The average aggregate per-unit price retail pharmacies pay for generic medicines was lower in the fourth quarter of 2018, according to a review of the National Average Drug Acquisition Cost survey.

The three-month period that ended Dec. 31, 2018, saw generic medicine prices fall by roughly 2%. However, prices in December ticked back up slightly. Brand named medicines essentially remained flat during the quarter, as companies pledged not to raise prices for the remainder of year amid pressure from Congress and the Trump administration.

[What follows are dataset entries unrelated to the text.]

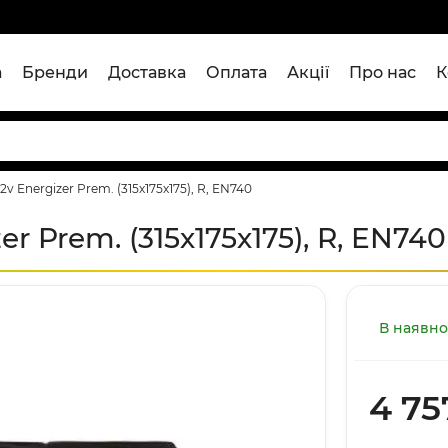
а
Бренди
Доставка
Оплата
Акції
Про нас
К
 Energizer Prem. (315х175х175), R, EN740
r Prem. (315х175х175), R, EN740
В наявно
4 75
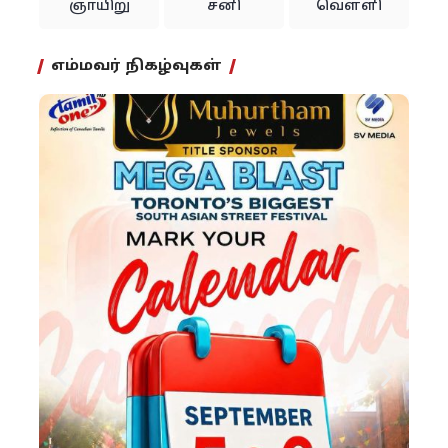
ஞாயிறு
சனி
வெள்ளி
எம்மவர் நிகழ்வுகள்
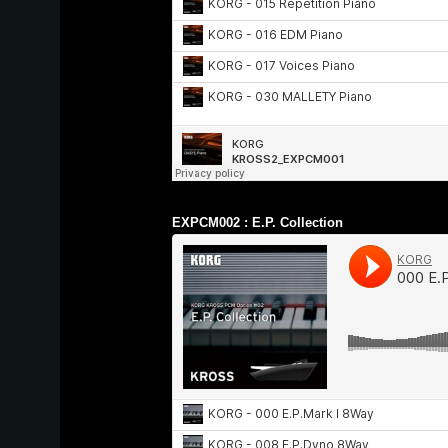
EXPCM002 : E.P. Collection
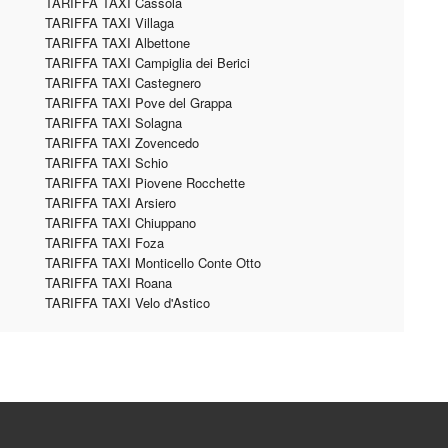
TARIFFA TAXI Cassola
TARIFFA TAXI Villaga
TARIFFA TAXI Albettone
TARIFFA TAXI Campiglia dei Berici
TARIFFA TAXI Castegnero
TARIFFA TAXI Pove del Grappa
TARIFFA TAXI Solagna
TARIFFA TAXI Zovencedo
TARIFFA TAXI Schio
TARIFFA TAXI Piovene Rocchette
TARIFFA TAXI Arsiero
TARIFFA TAXI Chiuppano
TARIFFA TAXI Foza
TARIFFA TAXI Monticello Conte Otto
TARIFFA TAXI Roana
TARIFFA TAXI Velo d'Astico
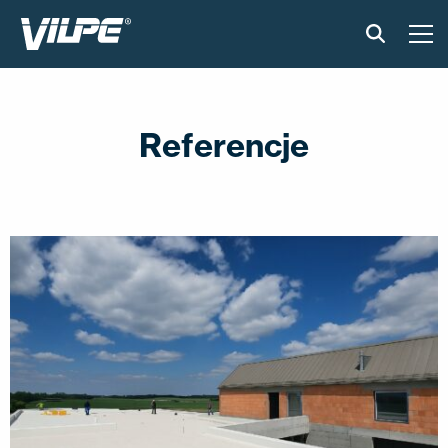
PRODUKTY
Referencje
VILPE SENSE
CICHA KUCHNIA
ROZWIĄZANIA
KATALOGI I INSTRUKCJE
AKTUALNOŚCI
O FIRMIE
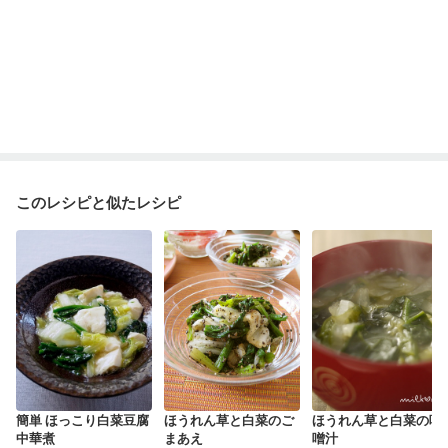
このレシピと似たレシピ
簡単 ほっこり白菜豆腐
ほうれん草と白菜のご
ほうれん草と白菜の味
中華煮
まあえ
噌汁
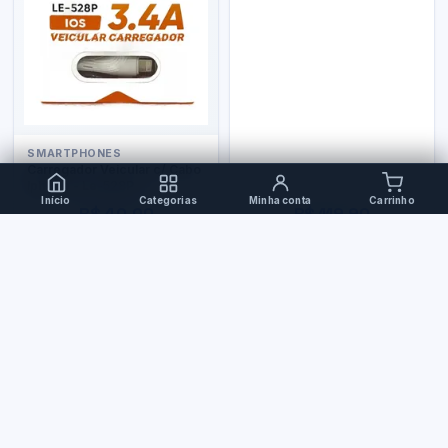
SMARTPHONES
Carregador Veicular c/ Cabo
Iphone - Le-528P
Início
Categorias
Minha conta
Carrinho
R$ 40,00
R$ 119,90
PERIFÉRICOS
Teclado Bluetooth
Ergonômico Xc-Tec-04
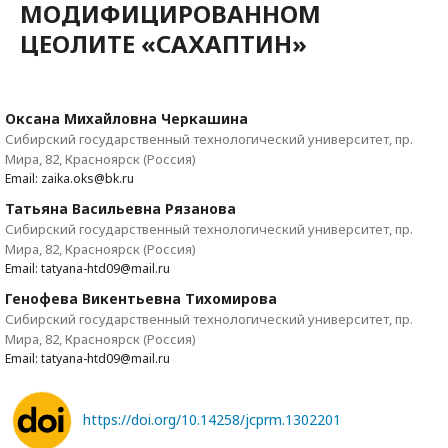
МОДИФИЦИРОВАННОМ
ЦЕОЛИТЕ «САХАПТИН»
Оксана Михайловна Черкашина
Сибирский государственный технологический университет, пр.
Мира, 82, Красноярск (Россия)
Email: zaika.oks@bk.ru
Татьяна Васильевна Рязанова
Сибирский государственный технологический университет, пр.
Мира, 82, Красноярск (Россия)
Email: tatyana-htd09@mail.ru
Генофева Викентьевна Тихомирова
Сибирский государственный технологический университет, пр.
Мира, 82, Красноярск (Россия)
Email: tatyana-htd09@mail.ru
https://doi.org/10.14258/jcprm.1302201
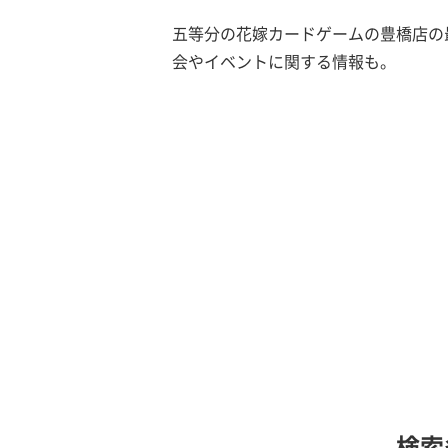
五等分の花嫁カードゲームの豊橋店の
会やイベントに関する情報も。
検索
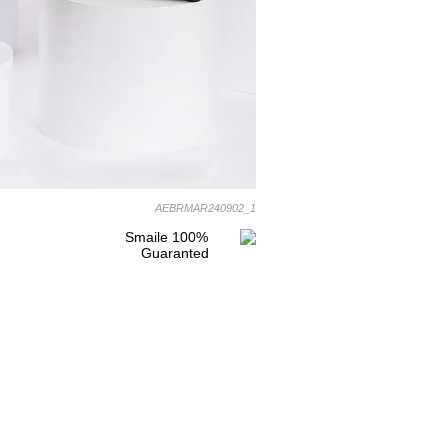
AEBRMAR240902_1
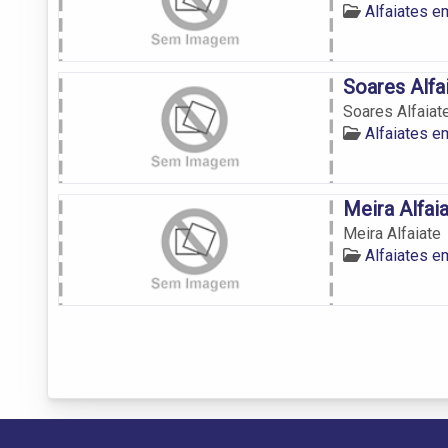
Alfaiates em
Soares Alfa
Soares Alfaiat
Alfaiates em
Meira Alfai
Meira Alfaiate
Alfaiates em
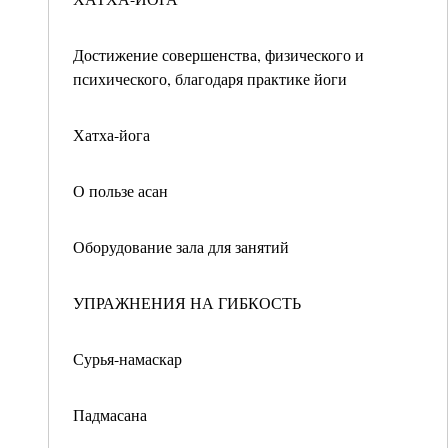
Достижение совершенства, физического и
психического, благодаря практике йоги
Хатха-йога
О пользе асан
Оборудование зала для занятий
УПРАЖНЕНИЯ НА ГИБКОСТЬ
Сурья-намаскар
Падмасана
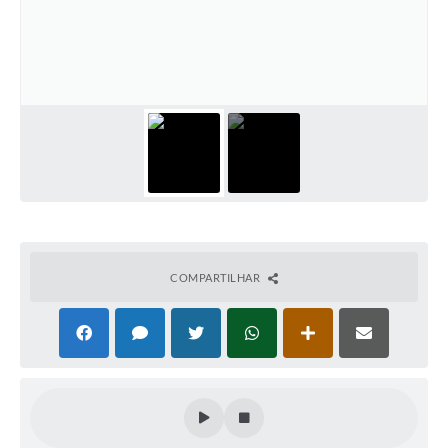
COMPARTILHAR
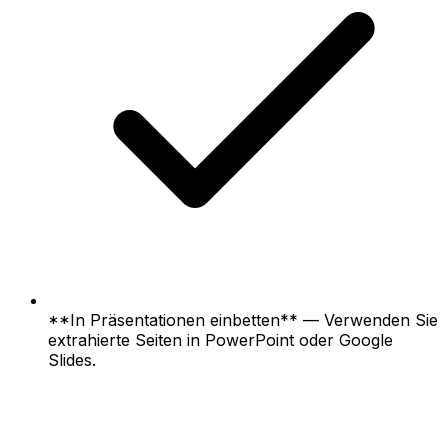
**In Präsentationen einbetten** — Verwenden Sie
extrahierte Seiten in PowerPoint oder Google
Slides.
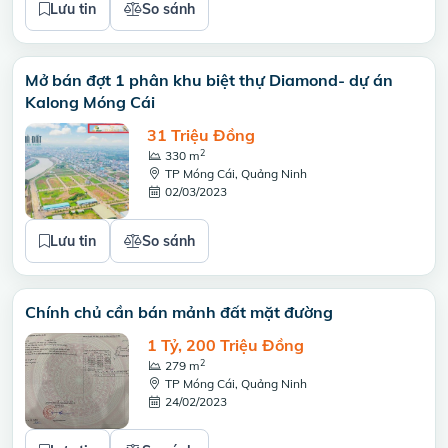
Lưu tin
So sánh
Mở bán đợt 1 phân khu biệt thự Diamond- dự án
Kalong Móng Cái
31 Triệu Đồng
2
330 m
TP Móng Cái, Quảng Ninh
02/03/2023
Lưu tin
So sánh
Chính chủ cần bán mảnh đất mặt đường
1 Tỷ, 200 Triệu Đồng
2
279 m
TP Móng Cái, Quảng Ninh
24/02/2023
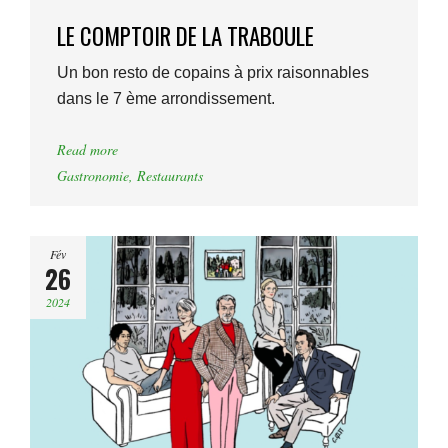
LE COMPTOIR DE LA TRABOULE
Un bon resto de copains à prix raisonnables
dans le 7 ème arrondissement.
Read more
Gastronomie
,
Restaurants
Fév
26
2024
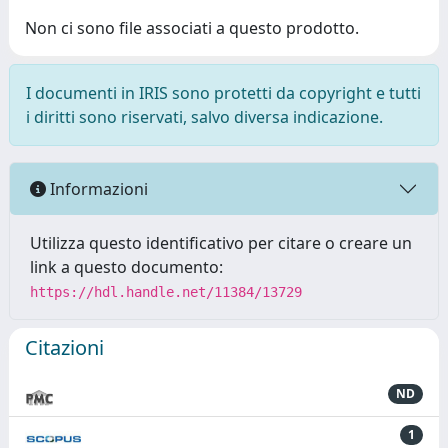
Non ci sono file associati a questo prodotto.
I documenti in IRIS sono protetti da copyright e tutti
i diritti sono riservati, salvo diversa indicazione.
Informazioni
Utilizza questo identificativo per citare o creare un
link a questo documento:
https://hdl.handle.net/11384/13729
Citazioni
ND
1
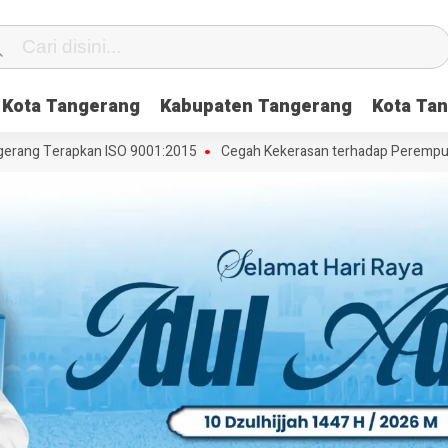
Kota Tangerang
Kabupaten Tangerang
Kota Tan
ang Terapkan ISO 9001:2015
Cegah Kekerasan terhadap Perempuan da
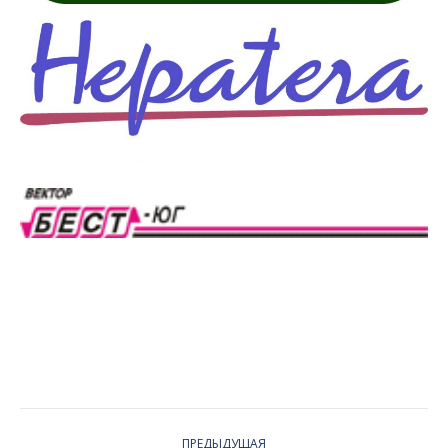
PROJECT
ПРЕДЫДУЩАЯ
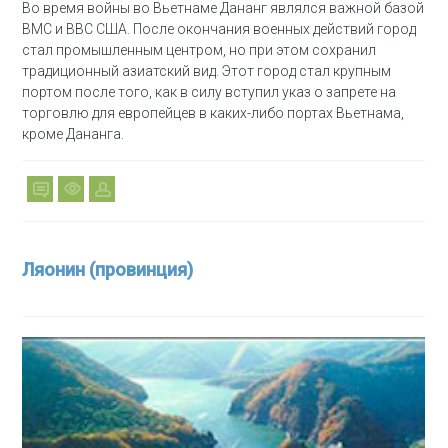
Во время войны во Вьетнаме Дананг являлся важной базой
ВМС и ВВС США. После окончания военных действий город
стал промышленным центром, но при этом сохранил
традиционный азиатский вид. Этот город стал крупным
портом после того, как в силу вступил указ о запрете на
торговлю для европейцев в каких-либо портах Вьетнама,
кроме Дананга.
Ляонин (провинция)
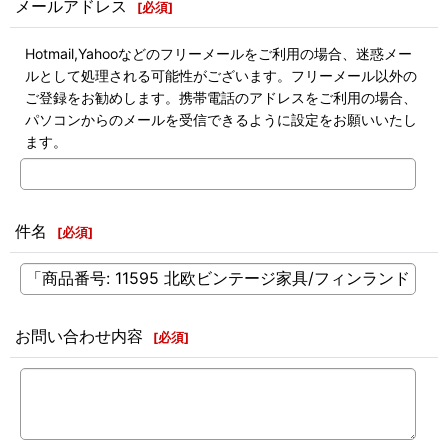
メールアドレス
[
必須
]
Hotmail,Yahooなどのフリーメールをご利用の場合、迷惑メー
ルとして処理される可能性がございます。フリーメール以外の
ご登録をお勧めします。携帯電話のアドレスをご利用の場合、
パソコンからのメールを受信できるように設定をお願いいたし
ます。
件名
[
必須
]
お問い合わせ内容
[
必須
]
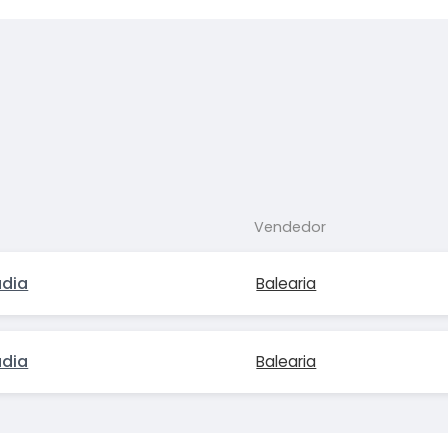
Vendedor
údia
Balearia
údia
Balearia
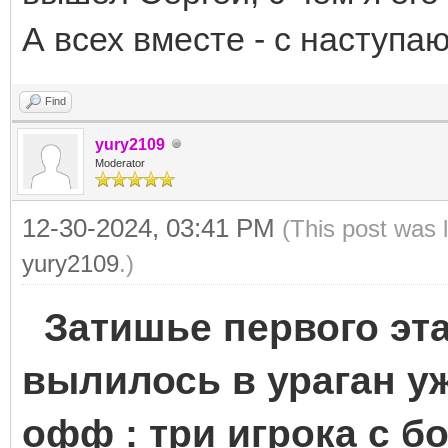
А всех вместе - с наступа
Find
yury2109
Moderator
12-30-2024, 03:41 PM
(This post was 
yury2109
.)
Затишье первого эта
вылилось в ураган уж
офф : три игрока с 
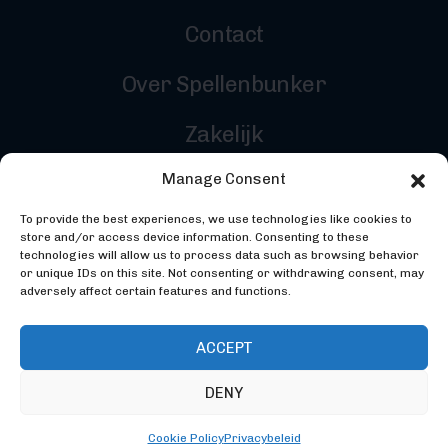
Contact
Over Spellenbunker
Zakelijk
Manage Consent
Reviewers
To provide the best experiences, we use technologies like cookies to
Inloggen
store and/or access device information. Consenting to these
technologies will allow us to process data such as browsing behavior
or unique IDs on this site. Not consenting or withdrawing consent, may
adversely affect certain features and functions.
ACCEPT
DENY
©2026 Spellenbunker - Gemaakt door
Codebunker
Webdevelopment
- Ontworpen door
Studio Maker
Cookie Policy
Privacybeleid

The largest reported increase from an individual medication over the past several months was the 160-milligram dosage of the blood pressure medication valsartan, a medicine that has been recalled by several manufacturers. The average per-unit price of the tablet grew to 37 cents or 161.2% higher than the price listed on the Sept. 26, 2018, weekly National Average Drug Acquisition Cost, or NADAC, report. Two additional dosages of valsartan, 80-milligram and 40-milligram, more than doubled during the quarter, as per-unit price was up 139.9% and 101%, respectively.

Generic blood pressure drugs bisoprolol fumarate, enalapril-hydrochlorothiazide and benazepril-hydrochlorothiazide also had significant price increases in the period. One hypertension medicine, nadolol, saw its price decline.

The price of Arimidex, a prescription hormonal treatment used by breast cancer patients, on a per-unit basis rose to $39.66 from its previous per-unit price of $16.79 in November 2018. ANI Pharmaceuticals Inc. bought the U.S. rights to the drug from AstraZeneca PLC in December 2017. Arimidex's generic counterpart, anastrozole, increased just 3% to 13 cents.

The NADAC survey tracks what retail community pharmacies pay for outpatient prescription and over-the-counter medicines covered by Medicaid, the U.S. health insurance program for low-income Americans.